A high school (and college) buddy of mine, John King, had a little Celestron Schmidt Cassegrain that he would bring out to the farm from time to time but it was a bit underwhelming. In 1986, when Comet Halley came through, we saw it but it was rather small and indistinct. I don't remember seeing anything in it that really impressed me.

So even with all those less than stellar experiences, my interest was maintained until now, when I can actually afford to buy some cool astronomy gear. Here's the stable as it stands now...




That's an Orion Skyquest XT8 8" Newtonian Reflector on a Dobsonian mount in the background. It's been pretty tricked out with some extra eyepieces, a very nice dual speed focuser, internal flocking to reduce extraneous light reflections and thumb screw replacements (Bob's Knobs) for the standard Allen head set screws for tool free secondary mirror adjustment. In the foreground are my new Orion Giantview 15X70 astronomical binoculars on an el-cheapo tripod. They're astronomical due to the individual focus oculars. This makes for more stable and accurate focusing than the typical central focusing wheel setup.

Of course I want more more MORE!!! I want a second telescope (a decent 5" refractor) and REALLY a third telescope: a 16" reflector, but that's mostly an 1900 dollar pipe dream at the moment. I'd also like to get several more eyepieces in the Baader Hyperion line. I have the 13mm and it's great. I'd like to supplement that with the 8mm, the 21mm and perhaps the 5mm...heck, I may have ALL of them eventually. They're awesome for the money.
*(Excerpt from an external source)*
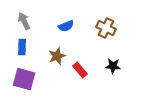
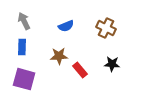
brown star: moved 2 px right; rotated 18 degrees clockwise
black star: moved 1 px left, 2 px up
So, what's so great about it? There's a certain serenity to be found sitting under the stars. I don't listen to music while observing. It seems to me that it would ruin the mood. The sounds of the night are enough. I opted for the manual, non-goto scope because I wanted to learn how to find things the old fashioned way. It's a decision I'm glad I made. As I found new things, I quickly learned that they were mostly indistinct blobs in the eyepiece. So really, the fun of this is in the hunt. Most globular clusters look about the same. Most galaxies are almost invisible at the aperture I'm working with and certainly don't display spiral arms. A computerized scope would be neat I suppose but after seeing 100 globular clusters that only distinguish themselves by the contortions I must put my body in to get my eye in front of the eyepiece, the newness would quickly wear off and I'd be asking myself "is this all there is too it?". It's a hobby that is very rewarding both when observing solo and in groups. I've found people are totally fascinated by the sky and have for the most part taken it for granted or not thought much about it. SO many people think the north star is the brightest star in the sky and are surprised when I point it out to them and they see that it's quite dim. It's great fun to attempt to impart my meager knowledge to my friends. Feels good to get them interested in the sky!

This is a hobby that will keep me going til REAL old age sets in. There are thousands of objects to find and they make small scopes that even old codgers can lift.